PROVIDED INFORMATION:
◆ ◆ ◆ ◆
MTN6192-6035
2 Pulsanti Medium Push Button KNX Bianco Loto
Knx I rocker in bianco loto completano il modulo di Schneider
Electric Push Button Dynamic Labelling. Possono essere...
◆ ◆ ◆ ◆
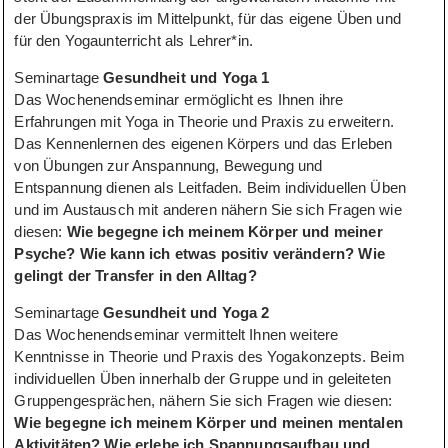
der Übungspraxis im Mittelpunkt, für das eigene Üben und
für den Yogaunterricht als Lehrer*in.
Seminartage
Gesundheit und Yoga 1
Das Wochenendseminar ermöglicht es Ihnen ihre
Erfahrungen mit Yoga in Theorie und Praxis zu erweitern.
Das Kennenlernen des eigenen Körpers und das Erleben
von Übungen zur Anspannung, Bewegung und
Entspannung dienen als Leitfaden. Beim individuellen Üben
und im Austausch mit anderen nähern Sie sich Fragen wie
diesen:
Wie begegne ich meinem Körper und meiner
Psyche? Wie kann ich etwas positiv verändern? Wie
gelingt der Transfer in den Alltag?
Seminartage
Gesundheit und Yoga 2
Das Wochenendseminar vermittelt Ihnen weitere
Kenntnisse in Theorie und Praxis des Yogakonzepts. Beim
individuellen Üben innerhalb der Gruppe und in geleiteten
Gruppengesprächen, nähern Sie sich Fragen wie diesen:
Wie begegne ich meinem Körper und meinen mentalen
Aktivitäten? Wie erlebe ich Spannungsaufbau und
◆ ◆ ◆ ◆
Look through the entries above and quote exactly the lines from the line with "MTN6192-6035" to the line with "Electric Push Button", counting both of those lines.

SOLUTION TO THE EXERCISE:
MTN6192-6035
2 Pulsanti Medium Push Button KNX Bianco Loto
Knx I rocker in bianco loto completano il modulo di Schneider
Electric Push Button Dynamic Labelling. Possono essere...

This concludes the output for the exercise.